Doppler: We could analyze in a follow-up study to what extent skin biopsies are really suited to be a diagnostic tool for Parkinson’s disease. To be able to make a statement on the diagnostic value, the specificity and sensitivity of the examination need to be studied with a large number of patients. This group should incorporate all disease stages in a consistent manner. The biopsy location, the size and depth of the biopsy as well as its optimal histologic processing also has a big influence on the reliability of the diagnosis. Future studies need to develop the best possible protocol.
It would also be interesting to see whether alpha-synuclein affects the nerve fibers of the skin in their function or whether it leads to their destruction. You could study this on the skin, since it is very accessible compared to the brain.
You were able to detect the protein particularly on patients' backs. Is this connected to the nerve fibers that emanate from the spinal cord?
Doppler: Quite possibly, yes. It is peculiar that the number of nerve fibers with deposits of phosphorylated alpha-synuclein increased from the body periphery to the trunk. We know from the brain that alpha-synuclein spreads out into different areas depending on the stage. It is possible that it is similar with the body periphery. Yet it could also be related to the fact the nerve fibers are shorter in the back than those that reach all the way to the lower legs or that there is higher density of nerve fibers in the back.
What could a future diagnostic procedure look like?

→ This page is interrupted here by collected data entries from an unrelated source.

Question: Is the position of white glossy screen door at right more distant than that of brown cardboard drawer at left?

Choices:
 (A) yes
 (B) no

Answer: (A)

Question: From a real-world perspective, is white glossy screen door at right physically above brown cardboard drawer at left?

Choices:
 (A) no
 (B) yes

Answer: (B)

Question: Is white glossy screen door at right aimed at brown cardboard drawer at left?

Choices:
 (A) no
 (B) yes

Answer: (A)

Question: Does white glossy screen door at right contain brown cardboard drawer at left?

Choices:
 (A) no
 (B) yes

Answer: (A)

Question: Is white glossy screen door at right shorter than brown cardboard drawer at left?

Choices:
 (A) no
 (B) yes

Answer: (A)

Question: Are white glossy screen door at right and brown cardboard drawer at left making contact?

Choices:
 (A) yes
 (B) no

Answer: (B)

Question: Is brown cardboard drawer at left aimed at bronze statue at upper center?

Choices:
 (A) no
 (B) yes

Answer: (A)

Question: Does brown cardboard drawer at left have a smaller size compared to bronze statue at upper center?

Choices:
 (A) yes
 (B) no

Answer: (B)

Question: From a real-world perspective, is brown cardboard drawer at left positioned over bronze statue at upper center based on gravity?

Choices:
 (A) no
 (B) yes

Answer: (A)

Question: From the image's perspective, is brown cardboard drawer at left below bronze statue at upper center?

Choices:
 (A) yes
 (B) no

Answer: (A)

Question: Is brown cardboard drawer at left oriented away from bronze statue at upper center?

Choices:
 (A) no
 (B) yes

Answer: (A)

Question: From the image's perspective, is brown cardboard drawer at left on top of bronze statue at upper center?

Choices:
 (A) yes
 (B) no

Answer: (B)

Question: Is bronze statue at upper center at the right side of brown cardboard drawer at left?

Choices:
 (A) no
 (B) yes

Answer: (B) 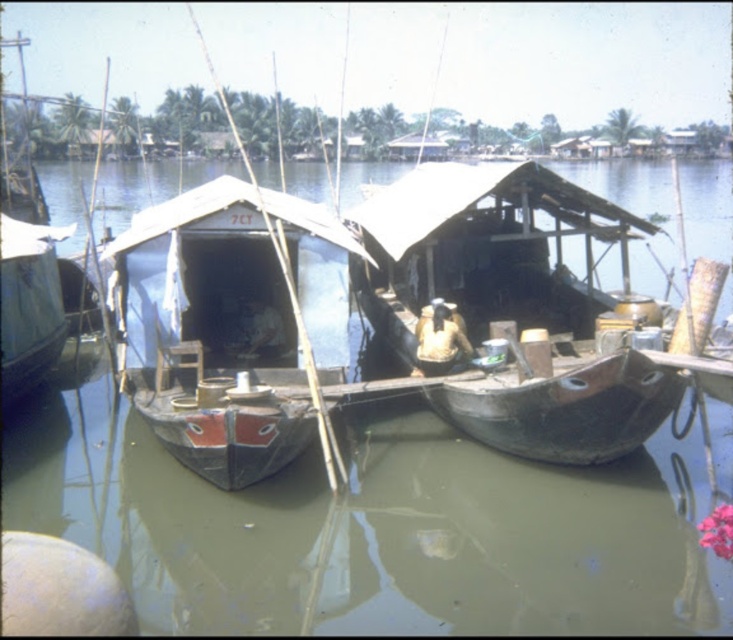 Question: Among these objects, which one is nearest to the camera?

Choices:
 (A) wooden boat at center
 (B) dark brown wooden boat at center
 (C) wooden boat at left

Answer: (A)

Question: Is wooden boat at center further to the viewer compared to wooden boat at left?

Choices:
 (A) no
 (B) yes

Answer: (A)

Question: From the image, what is the correct spatial relationship of wooden boat at center in relation to wooden boat at left?

Choices:
 (A) below
 (B) above

Answer: (A)

Question: Which of the following is the farthest from the observer?

Choices:
 (A) (62, 332)
 (B) (273, 195)

Answer: (B)

Question: Can you confirm if dark brown wooden boat at center is wider than wooden boat at center?

Choices:
 (A) yes
 (B) no

Answer: (A)

Question: Which object is the farthest from the wooden boat at center?

Choices:
 (A) dark brown wooden boat at center
 (B) wooden boat at left

Answer: (B) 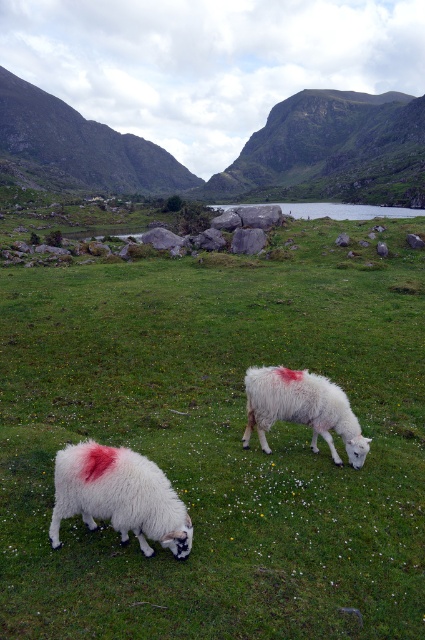 You are a drone operator tasked with capturing aerial footage of the scene. Your drone has a maximum flight range of 50 meters. If you are currently positioned above the white woolen sheep at lower left, can you fly your drone to the green smooth water at center without exceeding its range?

The white woolen sheep at lower left and green smooth water at center are 56.79 meters apart from each other. Since the drone has a maximum flight range of 50 meters, it cannot reach the green smooth water at center without exceeding its range. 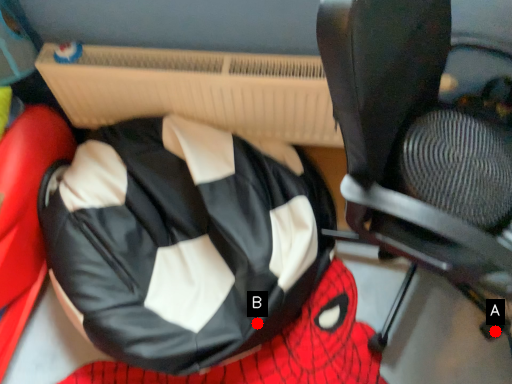 Question: Two points are circled on the image, labeled by A and B beside each circle. Which point is further to the camera?

Choices:
 (A) A is further
 (B) B is further

Answer: (A) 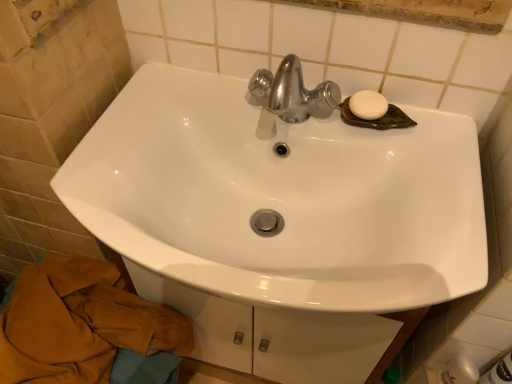 At what (x,y) coordinates should I click in order to perform the action: click on free space in front of white matte soap at upper right. Please return your answer as a coordinate pair (x, y). This screenshot has height=384, width=512. Looking at the image, I should click on [x=428, y=181]. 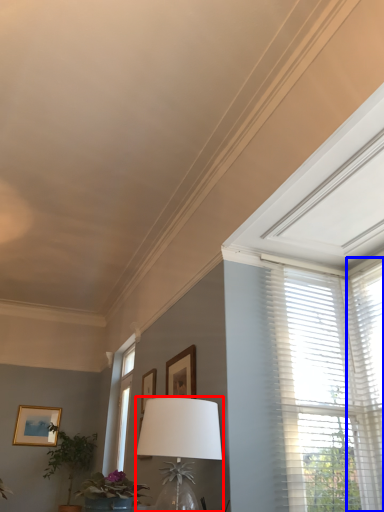 Question: Which of the following is the farthest to the observer, table lamp (highlighted by a red box) or window blind (highlighted by a blue box)?

Choices:
 (A) table lamp
 (B) window blind

Answer: (B) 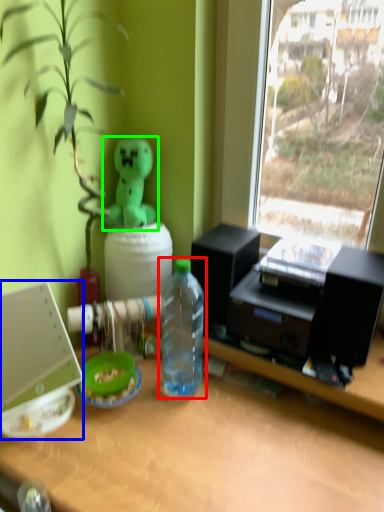 Question: Which object is the farthest from bottle (highlighted by a red box)? Choose among these: laptop (highlighted by a blue box) or toy (highlighted by a green box).

Choices:
 (A) laptop
 (B) toy

Answer: (A) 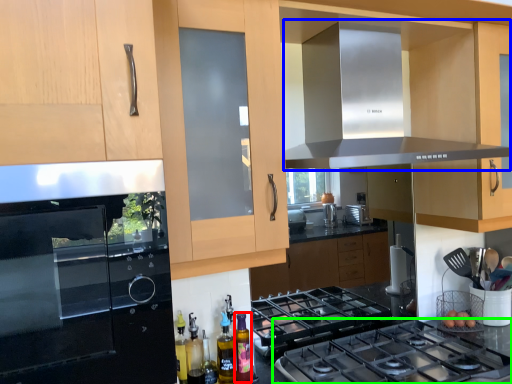 Question: Which object is the closest to the bottle (highlighted by a red box)? Choose among these: exhaust hood (highlighted by a blue box) or gas stove (highlighted by a green box).

Choices:
 (A) exhaust hood
 (B) gas stove

Answer: (B) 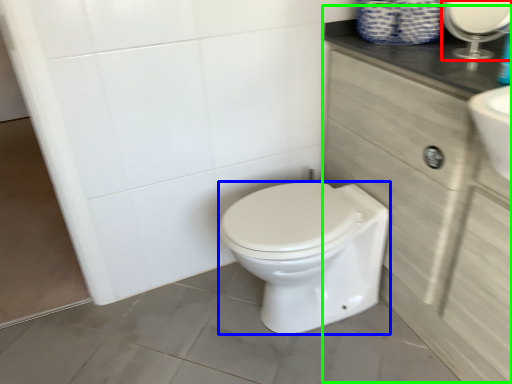 Question: Estimate the real-world distances between objects in this image. Which object is farther from mirror (highlighted by a red box), bidet (highlighted by a blue box) or cabinetry (highlighted by a green box)?

Choices:
 (A) bidet
 (B) cabinetry

Answer: (A) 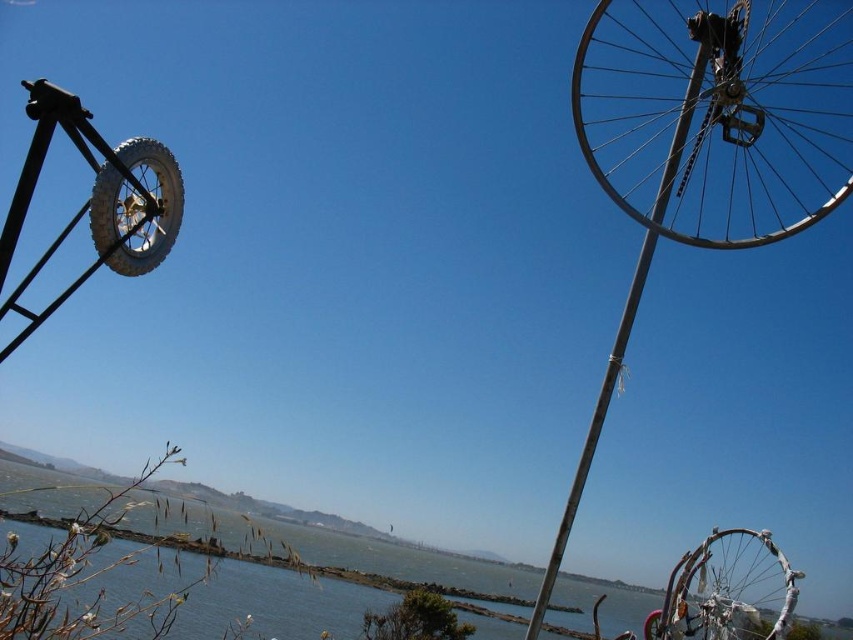 Question: Estimate the real-world distances between objects in this image. Which object is closer to the metallic pole at upper right?

Choices:
 (A) silver metallic bicycle wheel at lower right
 (B) rubber/textured tire at right
 (C) metallic silver bicycle wheel at upper right

Answer: (A)

Question: Estimate the real-world distances between objects in this image. Which object is farther from the metallic pole at upper right?

Choices:
 (A) rubber/textured tire at right
 (B) clear blue water at lower center

Answer: (B)

Question: Is rubber/textured tire at left wider than rubber/textured tire at right?

Choices:
 (A) yes
 (B) no

Answer: (B)

Question: Which object is closer to the camera taking this photo?

Choices:
 (A) clear blue water at lower center
 (B) silver metallic bicycle wheel at lower right
 (C) metallic pole at upper right
 (D) metallic silver bicycle wheel at upper right

Answer: (A)

Question: Does silver metallic bicycle wheel at lower right appear on the left side of rubber/textured tire at right?

Choices:
 (A) no
 (B) yes

Answer: (A)

Question: Is clear blue water at lower center to the right of rubber/textured tire at right from the viewer's perspective?

Choices:
 (A) yes
 (B) no

Answer: (B) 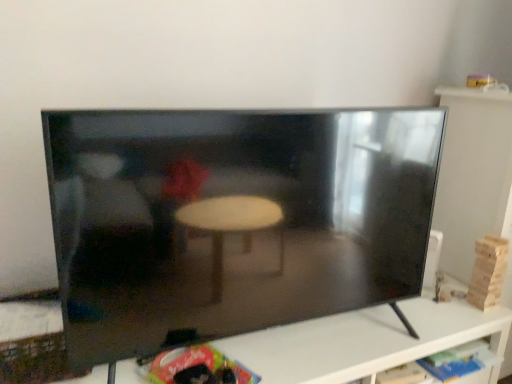 Question: Is black glossy tv at center in front of or behind black glossy tv at center in the image?

Choices:
 (A) front
 (B) behind

Answer: (A)

Question: Is point (216, 155) closer or farther from the camera than point (398, 354)?

Choices:
 (A) farther
 (B) closer

Answer: (B)

Question: Looking at the image, does black glossy tv at center seem bigger or smaller compared to black glossy tv at center?

Choices:
 (A) big
 (B) small

Answer: (B)

Question: Considering their positions, is black glossy tv at center located in front of or behind black glossy tv at center?

Choices:
 (A) front
 (B) behind

Answer: (B)

Question: Considering the positions of point (430, 332) and point (200, 201), is point (430, 332) closer or farther from the camera than point (200, 201)?

Choices:
 (A) closer
 (B) farther

Answer: (B)

Question: From the image's perspective, is black glossy tv at center positioned above or below black glossy tv at center?

Choices:
 (A) below
 (B) above

Answer: (A)

Question: Would you say black glossy tv at center is inside or outside black glossy tv at center?

Choices:
 (A) outside
 (B) inside

Answer: (A) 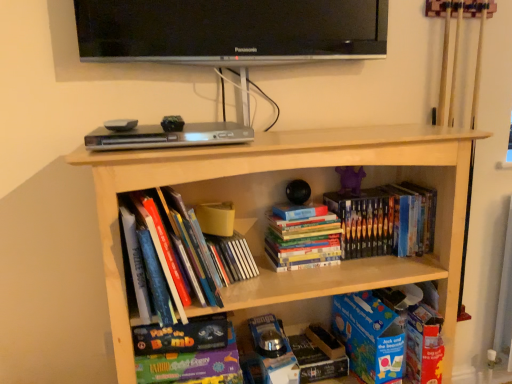 Question: Does black glossy television at upper center have a greater height compared to blue cardboard book at lower right?

Choices:
 (A) yes
 (B) no

Answer: (B)

Question: Is black glossy television at upper center bigger than blue cardboard book at lower right?

Choices:
 (A) no
 (B) yes

Answer: (B)

Question: Could you tell me if black glossy television at upper center is turned towards blue cardboard book at lower right?

Choices:
 (A) yes
 (B) no

Answer: (B)

Question: Considering the relative positions of black glossy television at upper center and blue cardboard book at lower right in the image provided, is black glossy television at upper center behind blue cardboard book at lower right?

Choices:
 (A) yes
 (B) no

Answer: (B)

Question: Considering the relative sizes of black glossy television at upper center and blue cardboard book at lower right in the image provided, is black glossy television at upper center shorter than blue cardboard book at lower right?

Choices:
 (A) no
 (B) yes

Answer: (B)

Question: From a real-world perspective, is black glossy television at upper center beneath blue cardboard book at lower right?

Choices:
 (A) yes
 (B) no

Answer: (B)

Question: Does matte board game at lower center, the 2th book from the left, have a smaller size compared to hardcover books at center, which is the first book from left to right?

Choices:
 (A) no
 (B) yes

Answer: (B)

Question: From the image's perspective, is matte board game at lower center, which is the 3th book in right-to-left order, on hardcover books at center, which is the 4th book in right-to-left order?

Choices:
 (A) yes
 (B) no

Answer: (B)

Question: Is matte board game at lower center, the 2th book from the left, shorter than hardcover books at center, which is the 4th book in right-to-left order?

Choices:
 (A) yes
 (B) no

Answer: (A)

Question: From a real-world perspective, is matte board game at lower center, which is the 3th book in right-to-left order, physically below hardcover books at center, which is the first book from left to right?

Choices:
 (A) yes
 (B) no

Answer: (A)

Question: Considering the relative positions of matte board game at lower center, the 2th book from the left, and hardcover books at center, which is the 4th book in right-to-left order, in the image provided, is matte board game at lower center, the 2th book from the left, in front of hardcover books at center, which is the 4th book in right-to-left order,?

Choices:
 (A) no
 (B) yes

Answer: (A)

Question: Would you say hardcover books at center, which is the 4th book in right-to-left order, is part of matte board game at lower center, the 2th book from the left,'s contents?

Choices:
 (A) no
 (B) yes

Answer: (A)

Question: Considering the relative positions of matte board game at lower center, which is the 3th book in right-to-left order, and blue cardboard book at lower right in the image provided, is matte board game at lower center, which is the 3th book in right-to-left order, to the right of blue cardboard book at lower right from the viewer's perspective?

Choices:
 (A) no
 (B) yes

Answer: (A) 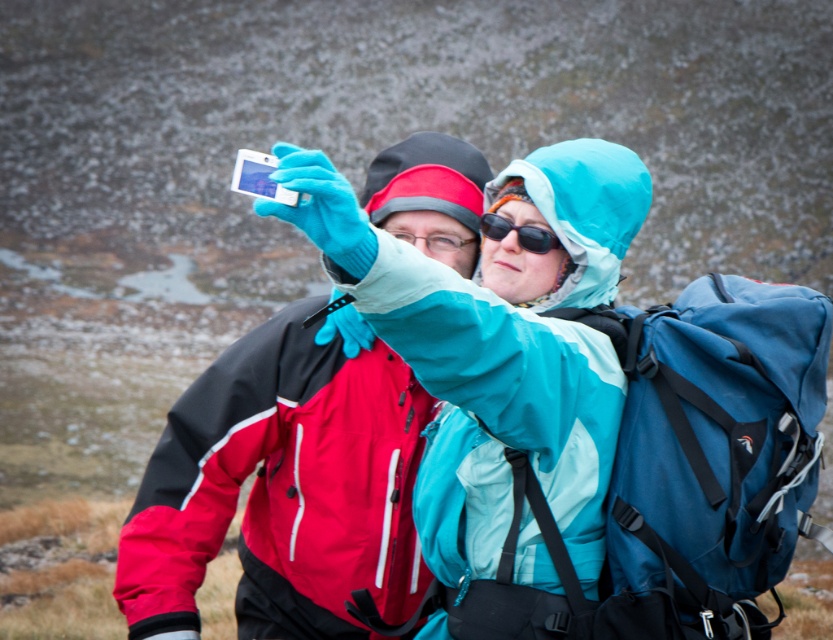 Question: Which object appears closest to the camera in this image?

Choices:
 (A) matte blue jacket at center
 (B) blue fabric backpack at right

Answer: (A)

Question: Does blue fabric backpack at right appear over black plastic sunglasses at center?

Choices:
 (A) yes
 (B) no

Answer: (B)

Question: Which point is farther from the camera taking this photo?

Choices:
 (A) (362, 525)
 (B) (517, 225)

Answer: (A)

Question: Can you confirm if matte blue jacket at center is positioned to the left of blue fabric backpack at right?

Choices:
 (A) yes
 (B) no

Answer: (A)

Question: Is the position of matte blue jacket at center more distant than that of black plastic sunglasses at center?

Choices:
 (A) no
 (B) yes

Answer: (A)

Question: Which point is farther to the camera?

Choices:
 (A) blue fabric backpack at right
 (B) black plastic sunglasses at center

Answer: (B) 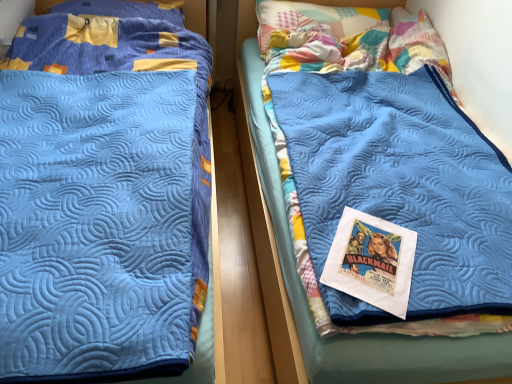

Doppler: Whether the method is suitable for diagnostic purposes needs to be determined in further studies. Based on our current state of knowledge it is definitely conceivable to test skin biopsies for the occurrence of phosphorylated alpha-synuclein if Parkinson’s disease is suspected. In doing so, we could come closer to a diagnosis especially in the early stage, when a diagnosis is still uncertain based on clinical symptoms.